[What is being asked] Using the data below, return the stretch from the line that contains "Image resolution: width=1177, height=1503." through the line that contains "Zurück (149, 277)", both included, exactly as it stands and nothing beyond it.

[Dataset content]
□ □ □ □ □ □ □

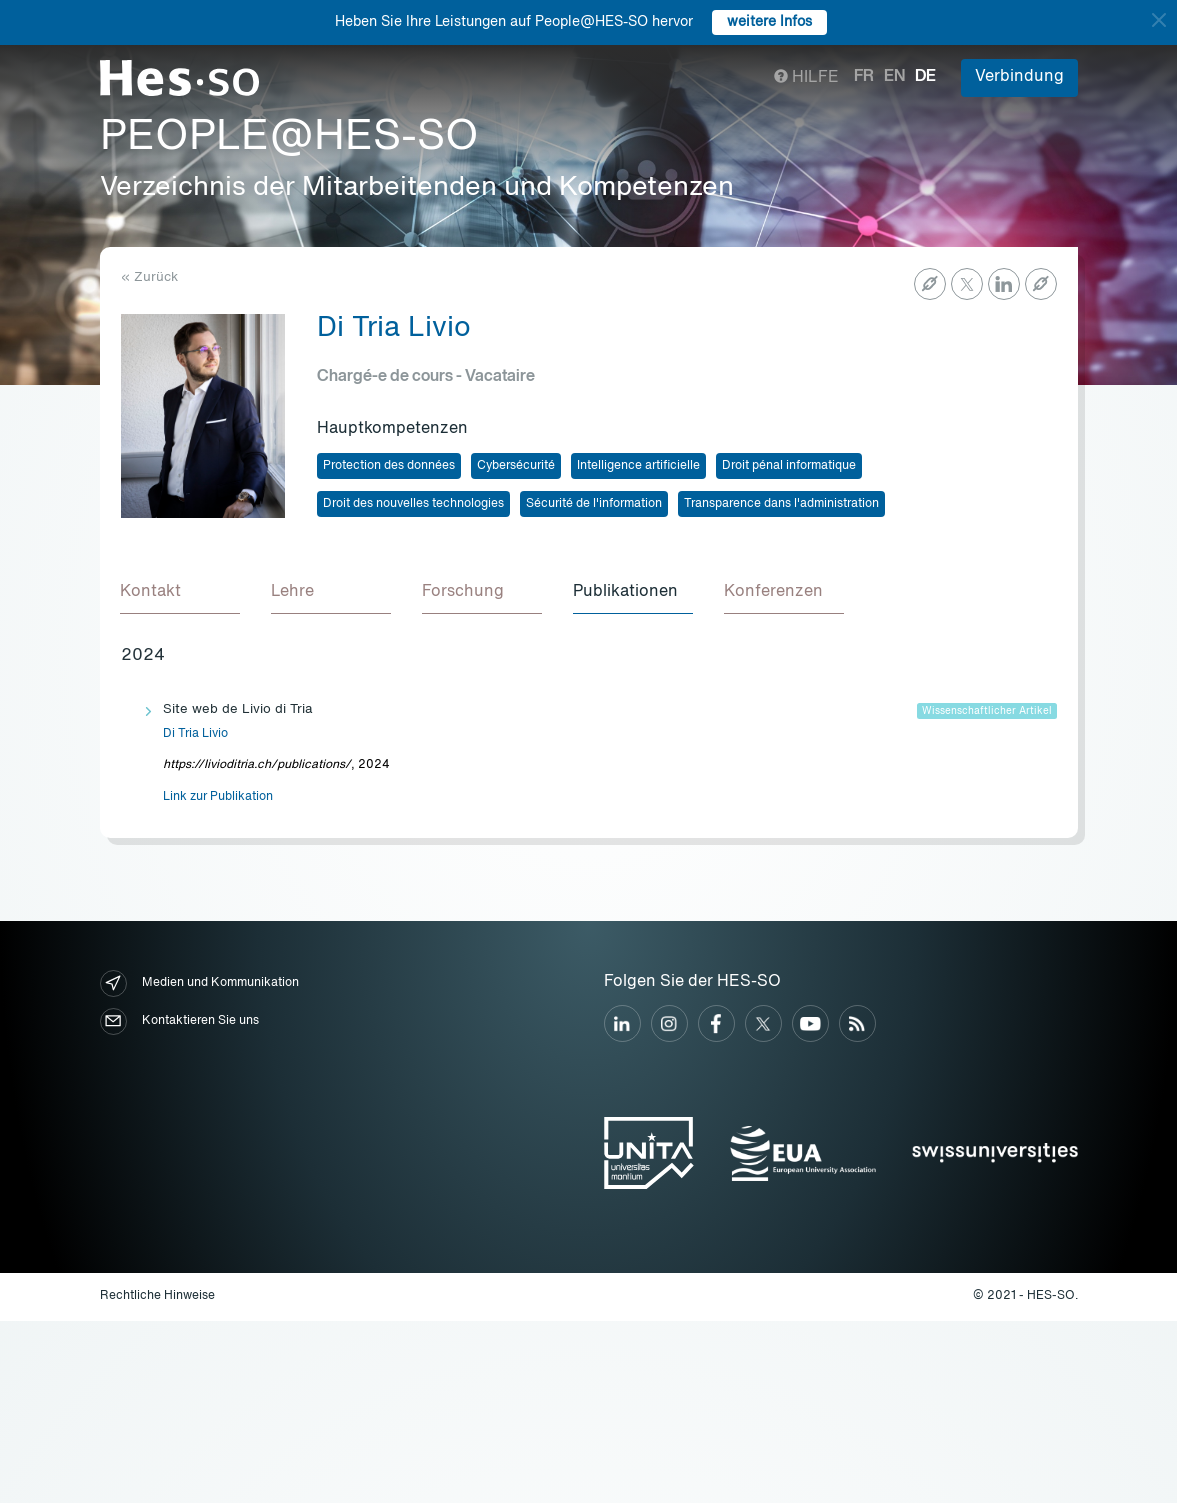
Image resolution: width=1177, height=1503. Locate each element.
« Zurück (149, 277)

□ □ □ □ □ □ □

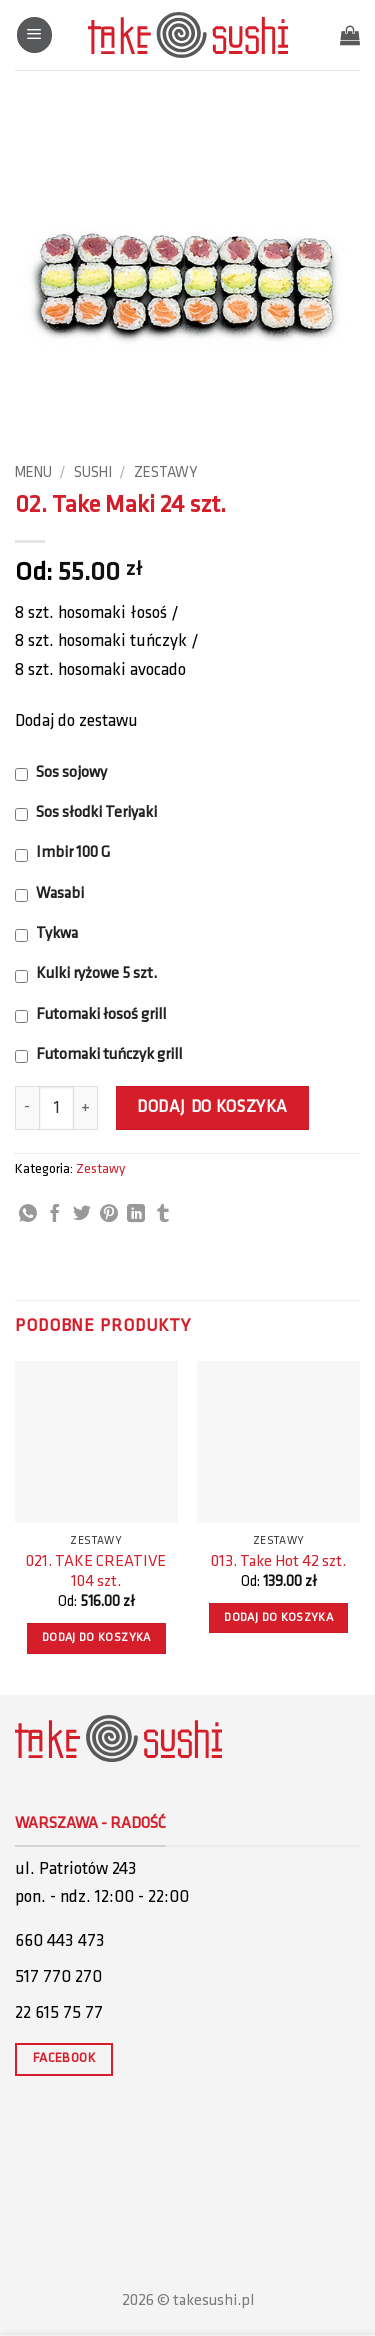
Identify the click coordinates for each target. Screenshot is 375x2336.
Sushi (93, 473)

□ □ □ □ □ □ □

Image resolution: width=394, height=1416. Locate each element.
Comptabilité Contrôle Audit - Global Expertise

□ □ □ □ □ □ □

[Answer to this task]
Image resolution: width=1177, height=1503. Locate each element.
« Zurück (149, 277)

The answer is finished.